Semi-proffesional Teams
Since only I have the version of my game-mode written in CDL, only I am able to release new versions of it for newer games. And doing so ensures me continued popularity and (possibly) revenue. Furthermore, I can continue to innovate and improve the game on ALL platforms simultaneously, instead of having to throw away an old following in order to satisfy a new one.
Proper Game Companies
As soon as I release my new engine, it will have many games available for it. As soon as I release my new game, it will run on many peoples machines without me having to do as much work supporting all possible types. Either way, I'm in the money! My competitive advantage over other games companies will be my lead time on new features. Only my engines / games will have the absolute newest innovations - by the time my competitors find ways to utilise them, I will be ready to release the next version. Finally, I will never be more than a single generation behind a competitor, since I can use their cast off mods.
Justification
So - will seperating content and engine actually be able to bring about these posited benefits? Obviously, I believe so.
Modularity is generally a way of producing the same thing faster - and allowing you to reproduce it in changed circumstances. The increasing pace of development - both amateur and proffessional demands that this occurs.

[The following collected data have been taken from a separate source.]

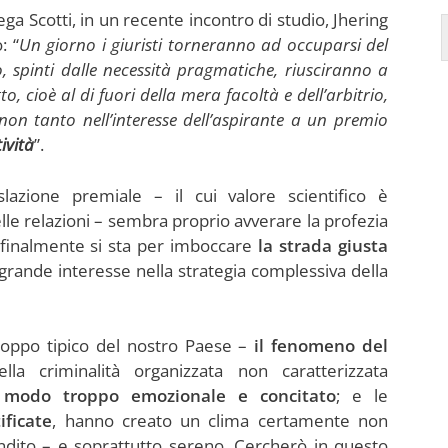
ga Scotti, in un recente incontro di studio, Jhering
: “
Un giorno i giuristi torneranno ad occuparsi del
, spinti dalle necessità pragmatiche, riusciranno a
o, cioè al di fuori della mera facoltà e dell’arbitrio,
on tanto nell’interesse dell’aspirante a un premio
tività
”.
lazione premiale – il cui valore scientifico è
lle relazioni – sembra proprio avverare la profezia
e finalmente si sta per imboccare
la strada giusta
grande interesse nella strategia complessiva della
oppo tipico del nostro Paese –
il fenomeno del
ella criminalità organizzata non caratterizzata
modo troppo emozionale e concitato
; e le
ificate
, hanno creato un clima certamente non
ndito – e soprattutto sereno. Cercherò in questo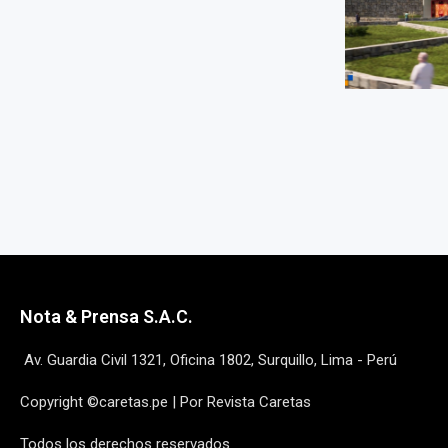
Nota & Prensa S.A.C.
Av. Guardia Civil 1321, Oficina 1802, Surquillo, Lima - Perú
Copyright ©caretas.pe | Por Revista Caretas
Todos los derechos reservados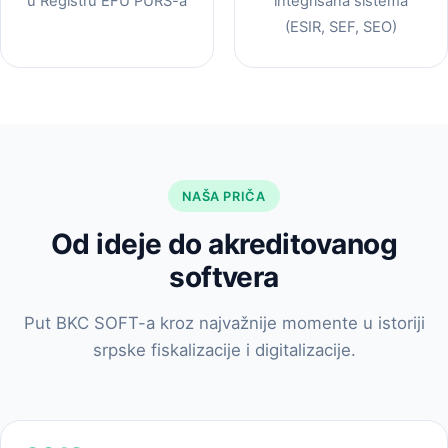
u Registru EFU PURS-a
integrisana sistema
(ESIR, SEF, SEO)
NAŠA PRIČA
Od ideje do akreditovanog
softvera
Put BKC SOFT-a kroz najvažnije momente u istoriji
srpske fiskalizacije i digitalizacije.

As another benefit - standardisation to a single language allows skills to be more quickly transferred. The language itself would be formed by consensus (each game engine adding to it, and the useful parts being carried across to the baseline) and thus would naturally fit the type of applications it is being used to write. Why should "It's a teamfortress game" not be sufficient code to be a basic implementation?

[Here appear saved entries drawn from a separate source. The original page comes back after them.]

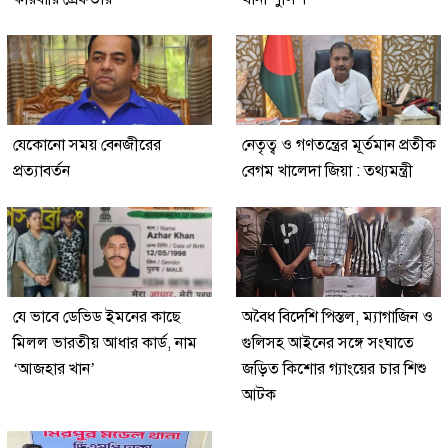
যেকোনো সময় বেনজীরের
নেতৃত্ব ও গণতন্ত্রের মূর্তমান প্রতীক
প্রত্যাবর্তন
বেগম খালেদা জিয়া : তথ্যমন্ত্রী
যে ভাবে ডেভিড ইমনের কাছে
অবৈধ বিদেশি পিস্তল, ম্যাগাজিন ও
মিলল ভারতীয় আধার কার্ড, নাম
গুলিসহ আইনের সঙ্গে সংঘাতে
‘আজহার খান’
জড়িত কিশোর গ্যাংয়ের চার শিশু
আটক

What would this CDL look like?
That, I'm not sure about. It would almost certainly be something based upon xml. I suppose it's too much to hope that we never have to edit the text and instead interact with the structure.
Clearly the language would have to be procedural - C is the obvious choice to base it upon, since so many people are familiar with it. Perhaps a pre-existing c-like language could be used. Python, perhaps, or java.
The support structure would be event driven, and entity-oriented (Entities being like objects, but with a 'real' implementation - programmers can think of them as safe but 'volatile' objects and mappers can think of them as items.) Almost all modern games seem to be being created this way.
But if you carefully seperate out the events with a translation layer, you will have the desired portability. So your code will have an "Event, player fired gun" entry point, that will perhaps be called from "OnWeaponFired" in one game and by "Network - From Team One, Popgun" in another.
Frankly, this is just good coding practice in general - even if you don't have a common language, it will make converting code to future engines much easier.
Fears
I have not addressed the issue of piracy here. If your code is simpler then yes, it will be easier to steal. Perhaps some kind of identifying tag inextricably linked to compiled binaries might be used? Of course - ideally, you would be happy for people to enjoy your code any way they can.